(Saved data entries)

◆ ◆ ◆ ◆

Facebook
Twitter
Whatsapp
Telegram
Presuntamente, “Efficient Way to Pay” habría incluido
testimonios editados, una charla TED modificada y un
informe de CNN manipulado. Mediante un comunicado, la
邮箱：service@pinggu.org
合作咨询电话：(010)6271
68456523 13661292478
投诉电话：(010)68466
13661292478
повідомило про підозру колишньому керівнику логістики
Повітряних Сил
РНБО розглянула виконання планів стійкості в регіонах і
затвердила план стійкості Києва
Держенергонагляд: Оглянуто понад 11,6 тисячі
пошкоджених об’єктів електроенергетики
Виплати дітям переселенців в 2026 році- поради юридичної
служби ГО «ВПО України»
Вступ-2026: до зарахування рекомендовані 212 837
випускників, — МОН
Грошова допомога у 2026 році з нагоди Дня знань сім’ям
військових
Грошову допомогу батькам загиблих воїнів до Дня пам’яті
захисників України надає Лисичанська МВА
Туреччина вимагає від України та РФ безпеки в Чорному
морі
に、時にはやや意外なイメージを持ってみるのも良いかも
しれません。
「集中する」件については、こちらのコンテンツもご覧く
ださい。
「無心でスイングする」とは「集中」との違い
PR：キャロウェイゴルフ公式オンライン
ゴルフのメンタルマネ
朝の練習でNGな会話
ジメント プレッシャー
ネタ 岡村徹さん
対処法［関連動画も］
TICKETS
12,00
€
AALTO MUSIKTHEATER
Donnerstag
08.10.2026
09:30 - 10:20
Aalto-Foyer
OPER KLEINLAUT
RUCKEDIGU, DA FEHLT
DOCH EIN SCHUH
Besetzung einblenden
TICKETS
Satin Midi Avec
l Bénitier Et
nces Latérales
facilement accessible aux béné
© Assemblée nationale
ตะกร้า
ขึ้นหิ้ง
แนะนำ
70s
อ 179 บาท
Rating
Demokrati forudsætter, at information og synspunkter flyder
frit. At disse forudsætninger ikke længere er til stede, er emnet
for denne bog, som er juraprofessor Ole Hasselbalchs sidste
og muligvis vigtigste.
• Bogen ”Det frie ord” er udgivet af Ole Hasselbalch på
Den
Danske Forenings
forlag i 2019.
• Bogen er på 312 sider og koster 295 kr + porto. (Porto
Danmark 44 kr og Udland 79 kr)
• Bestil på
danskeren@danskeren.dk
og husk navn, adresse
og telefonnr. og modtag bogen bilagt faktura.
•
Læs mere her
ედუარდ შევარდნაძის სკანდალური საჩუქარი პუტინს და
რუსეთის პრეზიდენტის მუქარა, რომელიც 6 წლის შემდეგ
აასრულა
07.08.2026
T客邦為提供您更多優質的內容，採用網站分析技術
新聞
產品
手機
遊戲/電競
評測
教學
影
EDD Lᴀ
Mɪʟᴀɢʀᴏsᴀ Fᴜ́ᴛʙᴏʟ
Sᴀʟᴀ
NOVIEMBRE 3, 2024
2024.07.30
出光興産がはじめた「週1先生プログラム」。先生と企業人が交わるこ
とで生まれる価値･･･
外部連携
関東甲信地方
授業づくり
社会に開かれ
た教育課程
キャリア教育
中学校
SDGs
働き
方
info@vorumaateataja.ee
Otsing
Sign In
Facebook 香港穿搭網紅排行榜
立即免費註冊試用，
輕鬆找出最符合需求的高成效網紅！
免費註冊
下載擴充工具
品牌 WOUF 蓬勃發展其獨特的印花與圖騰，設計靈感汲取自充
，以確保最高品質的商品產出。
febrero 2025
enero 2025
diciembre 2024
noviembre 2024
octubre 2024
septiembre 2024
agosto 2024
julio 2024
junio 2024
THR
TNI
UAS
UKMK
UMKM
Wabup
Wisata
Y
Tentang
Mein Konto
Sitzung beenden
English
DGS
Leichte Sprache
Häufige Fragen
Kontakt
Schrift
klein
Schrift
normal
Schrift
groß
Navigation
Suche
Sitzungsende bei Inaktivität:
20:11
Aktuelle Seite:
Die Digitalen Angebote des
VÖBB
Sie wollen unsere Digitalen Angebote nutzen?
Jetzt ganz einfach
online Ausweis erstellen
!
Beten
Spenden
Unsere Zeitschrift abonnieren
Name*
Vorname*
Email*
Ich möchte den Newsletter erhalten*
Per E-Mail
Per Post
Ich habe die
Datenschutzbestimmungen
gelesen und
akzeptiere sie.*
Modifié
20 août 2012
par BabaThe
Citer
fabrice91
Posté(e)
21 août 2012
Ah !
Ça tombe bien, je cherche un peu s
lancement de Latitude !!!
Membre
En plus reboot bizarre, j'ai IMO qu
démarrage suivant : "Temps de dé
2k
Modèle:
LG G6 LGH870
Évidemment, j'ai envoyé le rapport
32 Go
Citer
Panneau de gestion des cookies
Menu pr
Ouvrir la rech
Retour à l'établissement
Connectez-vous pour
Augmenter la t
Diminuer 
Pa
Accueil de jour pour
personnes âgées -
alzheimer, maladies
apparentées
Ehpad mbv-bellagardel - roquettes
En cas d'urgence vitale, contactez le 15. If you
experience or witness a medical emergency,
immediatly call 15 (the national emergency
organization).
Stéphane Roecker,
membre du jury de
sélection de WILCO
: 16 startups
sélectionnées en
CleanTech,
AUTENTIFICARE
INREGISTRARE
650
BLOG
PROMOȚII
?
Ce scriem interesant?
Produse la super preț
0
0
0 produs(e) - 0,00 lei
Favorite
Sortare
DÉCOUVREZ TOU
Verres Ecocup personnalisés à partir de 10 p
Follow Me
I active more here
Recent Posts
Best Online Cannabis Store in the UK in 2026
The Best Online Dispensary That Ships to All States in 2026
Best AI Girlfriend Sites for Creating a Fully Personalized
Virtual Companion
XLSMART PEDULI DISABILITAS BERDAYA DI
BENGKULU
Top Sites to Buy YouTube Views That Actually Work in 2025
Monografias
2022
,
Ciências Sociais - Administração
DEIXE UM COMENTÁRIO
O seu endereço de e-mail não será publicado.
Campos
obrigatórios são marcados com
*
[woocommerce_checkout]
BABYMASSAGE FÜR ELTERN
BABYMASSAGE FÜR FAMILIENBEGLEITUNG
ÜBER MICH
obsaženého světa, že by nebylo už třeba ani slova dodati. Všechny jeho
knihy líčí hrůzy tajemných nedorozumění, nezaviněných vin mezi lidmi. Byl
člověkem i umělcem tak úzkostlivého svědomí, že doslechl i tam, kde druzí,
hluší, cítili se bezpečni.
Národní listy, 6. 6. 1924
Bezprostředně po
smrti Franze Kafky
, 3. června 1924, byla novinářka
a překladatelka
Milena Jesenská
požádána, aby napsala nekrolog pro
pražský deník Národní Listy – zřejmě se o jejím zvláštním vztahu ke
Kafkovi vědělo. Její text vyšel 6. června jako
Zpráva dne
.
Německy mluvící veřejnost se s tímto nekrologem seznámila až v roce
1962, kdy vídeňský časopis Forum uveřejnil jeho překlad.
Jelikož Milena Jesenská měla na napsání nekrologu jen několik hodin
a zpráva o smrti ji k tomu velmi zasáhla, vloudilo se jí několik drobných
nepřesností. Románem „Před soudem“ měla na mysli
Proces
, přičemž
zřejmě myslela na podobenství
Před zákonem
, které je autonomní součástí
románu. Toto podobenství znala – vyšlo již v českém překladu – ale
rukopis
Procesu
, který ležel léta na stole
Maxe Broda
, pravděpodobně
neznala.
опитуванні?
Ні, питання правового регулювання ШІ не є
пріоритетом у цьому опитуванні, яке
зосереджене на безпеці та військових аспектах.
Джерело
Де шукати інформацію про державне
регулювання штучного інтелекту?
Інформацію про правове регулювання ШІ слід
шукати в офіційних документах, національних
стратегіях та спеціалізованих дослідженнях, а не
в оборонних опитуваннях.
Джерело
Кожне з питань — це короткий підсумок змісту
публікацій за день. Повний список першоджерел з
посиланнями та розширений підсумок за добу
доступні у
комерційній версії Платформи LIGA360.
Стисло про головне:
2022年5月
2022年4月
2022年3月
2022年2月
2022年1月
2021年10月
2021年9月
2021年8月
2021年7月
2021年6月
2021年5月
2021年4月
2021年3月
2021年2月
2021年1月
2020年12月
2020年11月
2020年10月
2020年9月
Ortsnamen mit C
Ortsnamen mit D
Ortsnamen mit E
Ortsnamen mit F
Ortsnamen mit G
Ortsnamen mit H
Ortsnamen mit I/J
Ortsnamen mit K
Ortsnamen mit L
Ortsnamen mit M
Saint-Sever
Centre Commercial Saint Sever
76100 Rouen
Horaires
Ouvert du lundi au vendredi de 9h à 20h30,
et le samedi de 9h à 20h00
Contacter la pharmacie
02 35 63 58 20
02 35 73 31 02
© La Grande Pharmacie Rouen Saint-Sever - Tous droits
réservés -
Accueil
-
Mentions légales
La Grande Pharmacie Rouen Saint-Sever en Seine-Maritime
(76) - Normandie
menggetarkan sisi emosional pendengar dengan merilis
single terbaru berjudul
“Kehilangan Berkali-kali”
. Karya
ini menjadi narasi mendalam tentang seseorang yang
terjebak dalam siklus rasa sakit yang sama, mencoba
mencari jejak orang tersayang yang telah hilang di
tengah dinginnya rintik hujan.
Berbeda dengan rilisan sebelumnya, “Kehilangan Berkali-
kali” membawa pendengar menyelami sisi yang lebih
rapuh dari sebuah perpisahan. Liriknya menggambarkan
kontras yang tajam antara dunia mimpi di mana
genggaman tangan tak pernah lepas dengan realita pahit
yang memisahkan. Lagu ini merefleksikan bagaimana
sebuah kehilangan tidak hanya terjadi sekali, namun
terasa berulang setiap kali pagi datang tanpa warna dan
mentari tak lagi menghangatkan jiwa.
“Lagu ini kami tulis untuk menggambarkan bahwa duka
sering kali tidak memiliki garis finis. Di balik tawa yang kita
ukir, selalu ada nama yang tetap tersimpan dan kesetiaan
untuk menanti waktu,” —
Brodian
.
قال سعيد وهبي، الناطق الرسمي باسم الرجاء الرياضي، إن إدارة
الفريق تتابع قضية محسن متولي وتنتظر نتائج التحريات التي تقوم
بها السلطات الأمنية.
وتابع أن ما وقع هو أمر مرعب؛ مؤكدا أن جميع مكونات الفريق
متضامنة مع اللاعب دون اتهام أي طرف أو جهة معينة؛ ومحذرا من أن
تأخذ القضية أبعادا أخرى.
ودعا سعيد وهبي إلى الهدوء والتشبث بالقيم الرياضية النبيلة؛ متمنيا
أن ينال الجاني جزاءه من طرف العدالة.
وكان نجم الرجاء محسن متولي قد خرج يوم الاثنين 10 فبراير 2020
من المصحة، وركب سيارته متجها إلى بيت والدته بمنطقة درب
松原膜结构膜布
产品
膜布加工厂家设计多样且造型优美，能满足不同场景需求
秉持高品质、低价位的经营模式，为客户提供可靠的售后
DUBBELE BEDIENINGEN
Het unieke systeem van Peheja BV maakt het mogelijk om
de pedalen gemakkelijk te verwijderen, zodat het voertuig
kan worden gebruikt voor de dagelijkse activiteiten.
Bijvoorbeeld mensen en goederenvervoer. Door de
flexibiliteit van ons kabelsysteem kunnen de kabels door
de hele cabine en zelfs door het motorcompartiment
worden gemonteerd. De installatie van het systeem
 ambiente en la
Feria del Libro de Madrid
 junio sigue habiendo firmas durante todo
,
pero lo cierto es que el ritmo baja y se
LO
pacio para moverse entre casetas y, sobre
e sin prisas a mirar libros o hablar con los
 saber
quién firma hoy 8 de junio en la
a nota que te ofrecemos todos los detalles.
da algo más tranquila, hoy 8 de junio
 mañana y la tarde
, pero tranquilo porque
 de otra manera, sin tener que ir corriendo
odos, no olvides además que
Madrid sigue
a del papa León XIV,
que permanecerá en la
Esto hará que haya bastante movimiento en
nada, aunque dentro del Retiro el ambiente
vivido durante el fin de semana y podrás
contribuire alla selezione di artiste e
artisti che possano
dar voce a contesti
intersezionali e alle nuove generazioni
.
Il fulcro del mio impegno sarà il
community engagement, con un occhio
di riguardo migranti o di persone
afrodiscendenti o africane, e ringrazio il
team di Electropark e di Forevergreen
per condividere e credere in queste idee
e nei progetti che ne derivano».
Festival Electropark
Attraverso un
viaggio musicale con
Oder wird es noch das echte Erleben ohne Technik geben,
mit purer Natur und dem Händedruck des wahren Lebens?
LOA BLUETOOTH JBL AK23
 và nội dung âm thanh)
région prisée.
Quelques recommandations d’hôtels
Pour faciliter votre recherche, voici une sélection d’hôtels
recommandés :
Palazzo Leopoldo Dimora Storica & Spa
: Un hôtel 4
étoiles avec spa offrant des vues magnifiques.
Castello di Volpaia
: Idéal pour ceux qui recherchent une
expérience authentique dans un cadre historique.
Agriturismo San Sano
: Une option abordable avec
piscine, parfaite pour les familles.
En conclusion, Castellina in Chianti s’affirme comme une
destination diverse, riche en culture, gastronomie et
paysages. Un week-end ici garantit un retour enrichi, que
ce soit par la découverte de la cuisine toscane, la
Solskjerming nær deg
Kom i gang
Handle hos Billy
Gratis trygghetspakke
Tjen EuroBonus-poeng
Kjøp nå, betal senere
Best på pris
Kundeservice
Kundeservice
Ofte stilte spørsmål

◆ ◆ ◆ ◆

Task description: Locate the word "шукати" in the data above. Copy every line carrying it.

Task result:
Де шукати інформацію про державне
шукати в офіційних документах, національних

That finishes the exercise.